Skelton was unable to work in television until the end of his 1951 MGM movie contract; a renegotiation to extend the pact provided permission after that point.[58][63] He signed a contract for television on NBC with Procter and Gamble as his sponsor on May 4, 1951, and said he would be performing the same characters on television as he had been doing on radio.[123][124] The MGM agreement with Skelton for television performances did not allow him to go on the air before September 30, 1951.[125] His television debut, The Red Skelton Show, premiered on that date: at the end of his opening monologue, two men backstage grabbed his ankles from behind the set curtain, hauling him offstage face down.[126][r] A 1943 instrumental hit by David Rose, called "Holiday for Strings", became Skelton's TV theme song.[127] The move to television allowed him to create two non-human characters, seagulls Gertrude and Heathcliffe, which he performed while the pair were flying by tucking his thumbs under his arms to represent wings and shaping his hat to look like a bird's bill.[128][129][130] He patterned his meek, henpecked television character of George Appleby after his radio character, J. Newton Numbskull, who had similar characteristics.[s] His "Freddie the Freeloader" clown was introduced on the program in 1952, with Skelton copying his father's makeup for the character.

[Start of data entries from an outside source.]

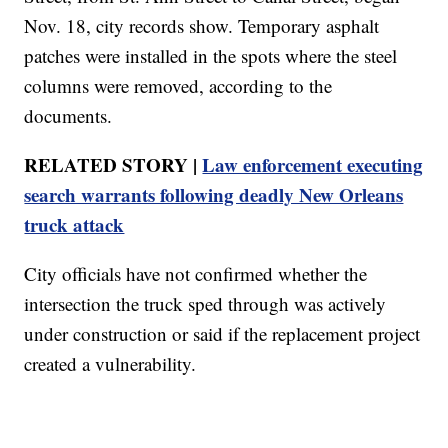
Nov. 18, city records show. Temporary asphalt
patches were installed in the spots where the steel
columns were removed, according to the
documents.
RELATED STORY |
Law enforcement executing
search warrants following deadly New Orleans
truck attack
City officials have not confirmed whether the
intersection the truck sped through was actively
under construction or said if the replacement project
created a vulnerability.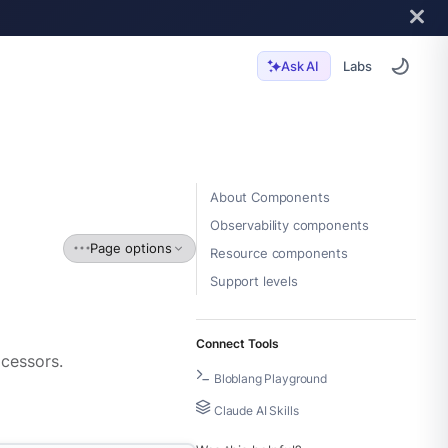
Labs
Ask AI
About Components
Observability components
Page options
Resource components
Support levels
Connect Tools
ocessors.
Bloblang Playground
Claude AI Skills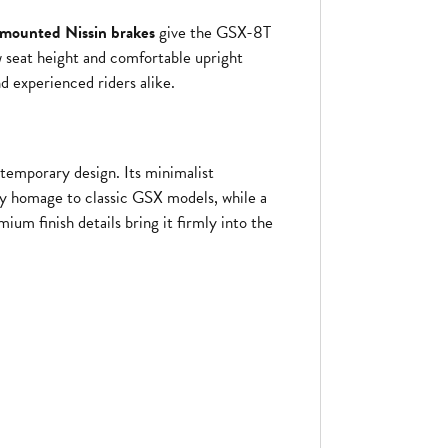
y-mounted Nissin brakes
give the GSX-8T
w seat height and comfortable upright
d experienced riders alike.
temporary design. Its minimalist
y homage to classic GSX models, while a
mium finish details bring it firmly into the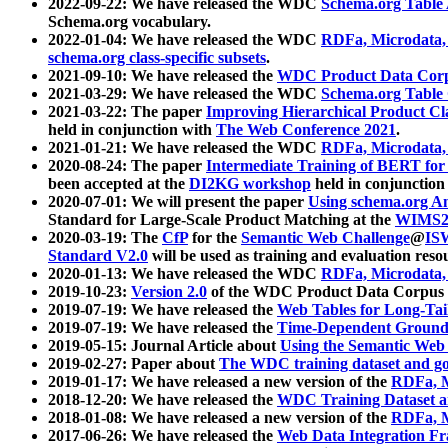
2022-09-22: We have released the WDC
Schema.org Table
Schema.org vocabulary.
2022-01-04: We have released the WDC
RDFa, Microdata
schema.org class-specific subsets
.
2021-09-10: We have released the
WDC Product Data Corp
2021-03-29: We have released the WDC
Schema.org Table
2021-03-22: The paper
Improving Hierarchical Product Cla
held in conjunction with
The Web Conference 2021
.
2021-01-21: We have released the WDC
RDFa, Microdata
2020-08-24: The paper
Intermediate Training of BERT fo
been accepted at the
DI2KG workshop
held in conjunction
2020-07-01: We will present the paper
Using schema.org An
Standard for Large-Scale Product Matching at the
WIMS2
2020-03-19: The
CfP
for the
Semantic Web Challenge
@
IS
Standard V2.0
will be used as training and evaluation reso
2020-01-13: We have released the WDC
RDFa, Microdata
2019-10-23:
Version 2.0
of the WDC Product Data Corpus a
2019-07-19: We have released the
Web Tables for Long-Tai
2019-07-19: We have released the
Time-Dependent Ground
2019-05-15: Journal Article about
Using the Semantic Web 
2019-02-27: Paper about
The WDC training dataset and gol
2019-01-17: We have released a new version of the
RDFa, M
2018-12-20: We have released the
WDC Training Dataset a
2018-01-08: We have released a new version of the
RDFa, M
2017-06-26: We have released the
Web Data Integration F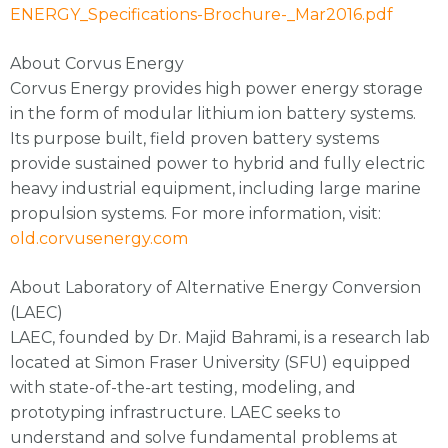
ENERGY_Specifications-Brochure-_Mar2016.pdf
About Corvus Energy
Corvus Energy provides high power energy storage
in the form of modular lithium ion battery systems.
Its purpose built, field proven battery systems
provide sustained power to hybrid and fully electric
heavy industrial equipment, including large marine
propulsion systems. For more information, visit:
old.corvusenergy.com
About Laboratory of Alternative Energy Conversion
(LAEC)
LAEC, founded by Dr. Majid Bahrami, is a research lab
located at Simon Fraser University (SFU) equipped
with state-of-the-art testing, modeling, and
prototyping infrastructure. LAEC seeks to
understand and solve fundamental problems at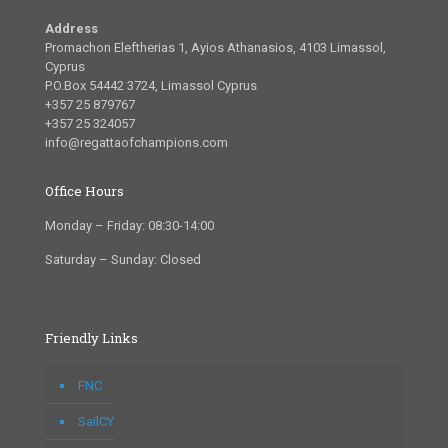
Address
Promachon Eleftherias 1, Ayios Athanasios, 4103 Limassol,
Cyprus
P.O.Box 54442 3724, Limassol Cyprus
+357 25 879767
+357 25 324057
info@regattaofchampions.com
Office Hours
Monday – Friday: 08:30-14:00
Saturday – Sunday: Closed
Friendly Links
FNC
SailCY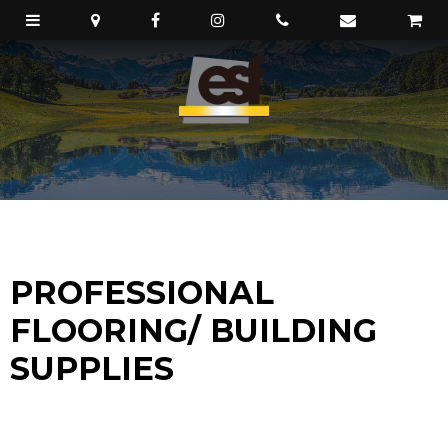
PROFESSIONAL
FLOORING/ BUILDING
SUPPLIES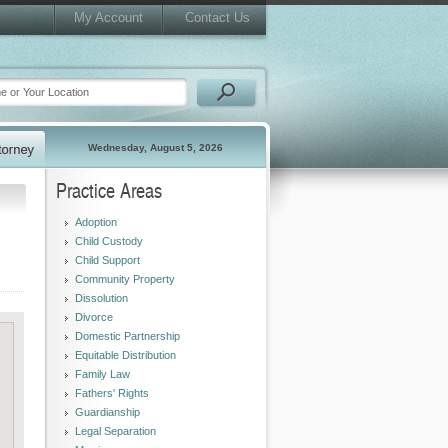
My Account
Contact Us
Wednesday, August 5, 2026
Practice Areas
Adoption
Child Custody
Child Support
Community Property
Dissolution
Divorce
Domestic Partnership
Equitable Distribution
Family Law
Fathers' Rights
Guardianship
Legal Separation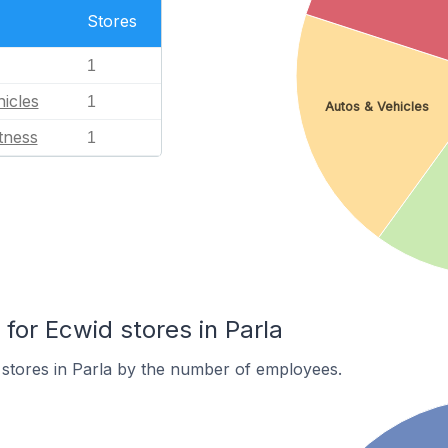
Stores
1
icles
1
Autos & Vehicles
tness
1
or Ecwid stores in Parla
stores in Parla by the number of employees.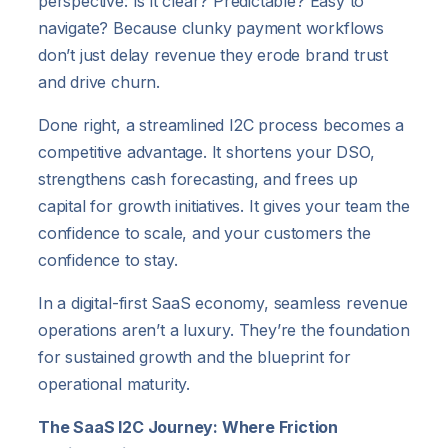
perspective: Is it clear? Predictable? Easy to
navigate? Because clunky payment workflows
don’t just delay revenue they erode brand trust
and drive churn.
Done right, a streamlined I2C process becomes a
competitive advantage. It shortens your DSO,
strengthens cash forecasting, and frees up
capital for growth initiatives. It gives your team the
confidence to scale, and your customers the
confidence to stay.
In a digital-first SaaS economy, seamless revenue
operations aren’t a luxury. They’re the foundation
for sustained growth and the blueprint for
operational maturity.
The SaaS I2C Journey: Where Friction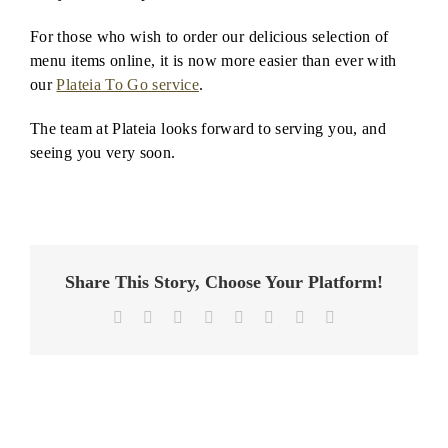
For those who wish to order our delicious selection of
menu items online, it is now more easier than ever with
our
Plateia To Go service
.
The team at Plateia looks forward to serving you, and
seeing you very soon.
Share This Story, Choose Your Platform!
Facebook
X
Reddit
LinkedIn
Tumblr
Pinterest
Vk
Email
Plateia
is
a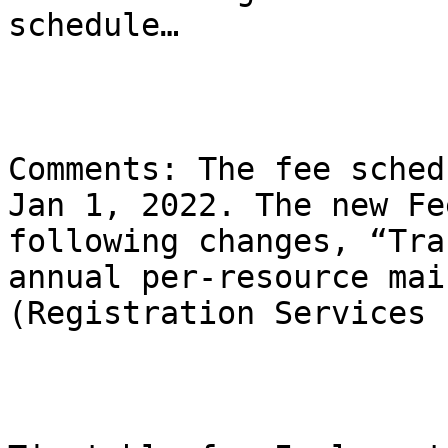
schedule…

Comments: The fee sched
Jan 1, 2022. The new Fe
following changes, “Tra
annual per-resource mai
(Registration Services 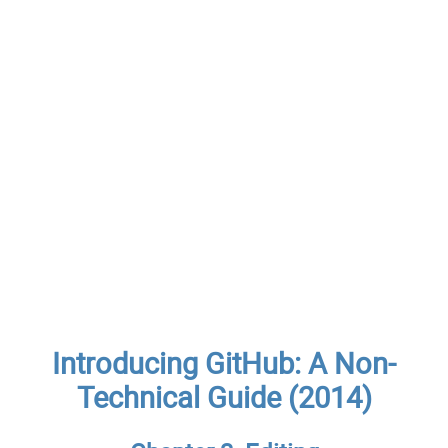
Introducing GitHub: A Non-
Technical Guide (2014)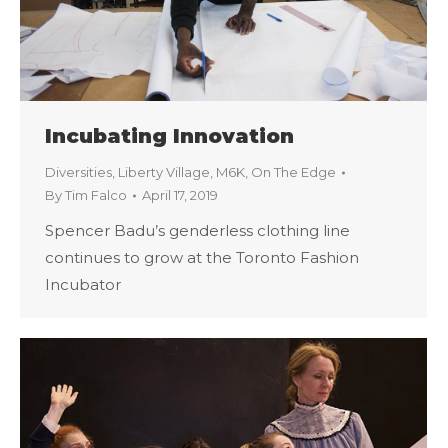
Incubating Innovation
Diversities
,
Liberty Village
,
M6K
,
On The Edge
By
Tim Falco
April 17, 2019
Spencer Badu’s genderless clothing line
continues to grow at the Toronto Fashion
Incubator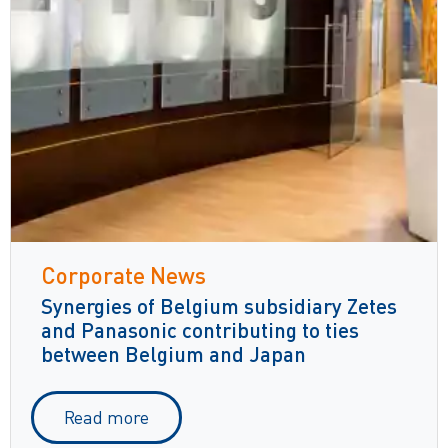
Corporate News
Synergies of Belgium subsidiary Zetes
and Panasonic contributing to ties
between Belgium and Japan
Read more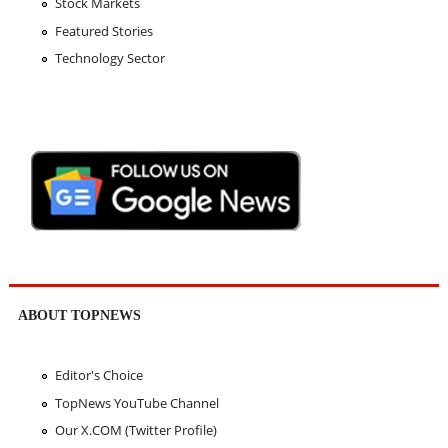
Stock Markets
Featured Stories
Technology Sector
ABOUT TOPNEWS
Editor's Choice
TopNews YouTube Channel
Our X.COM (Twitter Profile)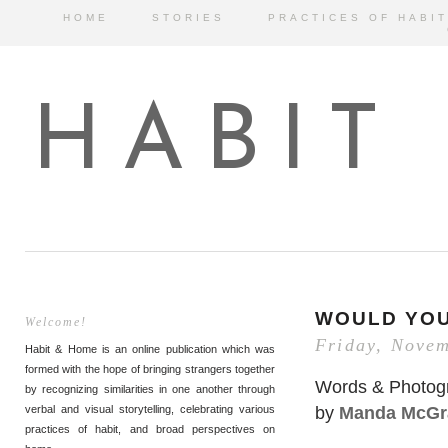
HOME
STORIES
PRACTICES OF HABIT
HABIT
WOULD YO
Welcome!
Friday, Novem
Habit & Home is an online publication which was
formed with the hope of bringing strangers together
Words & Photog
by recognizing similarities in one another through
by
Manda McGr
verbal and visual storytelling, celebrating various
practices of habit, and broad perspectives on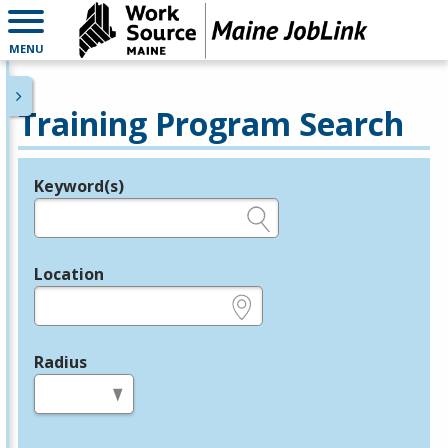
MENU
Training Program Search
Keyword(s)
Legend
e.g., provider name, FEIN, provider ID, etc.
Location
e.g., ZIP or City and State
Radius
in miles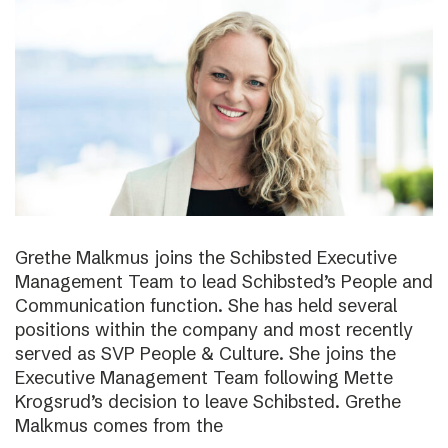
Grethe Malkmus joins the Schibsted Executive
Management Team to lead Schibsted’s People and
Communication function. She has held several
positions within the company and most recently
served as SVP People & Culture. She joins the
Executive Management Team following Mette
Krogsrud’s decision to leave Schibsted. Grethe
Malkmus comes from the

He learned how to duplicate his father's makeup and perform his routines through his mother's recollections.[13][132][133] A ritual became established at the end of every program, with Skelton's shy boyish wave and words of, "Good night and may God bless."[2][134][t]


During the 1951–1952 season, the program was broadcast from a converted NBC radio studio.[137] The first year of the television show was done live; this led to problems as there was not enough time for costume changes; Skelton was on camera for most of the half-hour, including the delivery of a commercial which was written into one of the show's skits.[138][139] In early 1952, Skelton had an idea for a television sketch about someone who had been drinking not being able to know which way is up. The script was completed and he had the show's production crew build a set that was perpendicular to the stage, so it would give the illusion that someone was walking on walls. The skit, starring his character Willie Lump-Lump, called for the character's wife to hire a carpenter to re-do the living room in an effort to teach her husband a lesson about his drinking. When Willie wakes up there after a night of drinking, he realizes he is not lying on the floor but on the living room wall. Willie's wife goes about the house normally, but to Willie, she appears to be walking on a wall. Within an hour after the broadcast, the NBC switchboard had received 350 calls regarding the show, and Skelton had received more than 2,500 letters about the skit within a week of its airing.[140]

Skelton was delivering an intense performance live each week, and the strain showed in physical illness. In 1952, he was drinking heavily from the constant pain of a diaphragmatic hernia and marital problems; he thought about divorcing Georgia.[141][142][u] NBC agreed to film his shows in the 1952–1953 season at Eagle Lion Studios, next to the Sam Goldwyn Studio, on Santa Monica Boulevard in Hollywood.[145] Later the show was moved to the new NBC television studios in Burbank. Procter & Gamble was unhappy with the filming of the television show, and insisted that Skelton return to live broadcasts. The situation caused him to think about leaving television at that point.[146][147] Declining ratings prompted sponsor Procter & Gamble to cancel his show in the spring of 1953, with Skelton announcing that any future television shows of his would be variety shows, where he would not have the almost constant burden of performing.[148] Beginning with the 1953–1954 season, he switched to CBS, where he remained until 1970.[149] For the initial move to CBS, he had no sponsor. The network gambled by covering all expenses for the program on a sustaining basis; his first CBS sponsor was Geritol.[150][151] He curtailed his drinking and his ratings at CBS began to improve, especially after he began appearing on Tuesday nights for co-sponsors Johnson's Wax and Pet Milk Company.[152]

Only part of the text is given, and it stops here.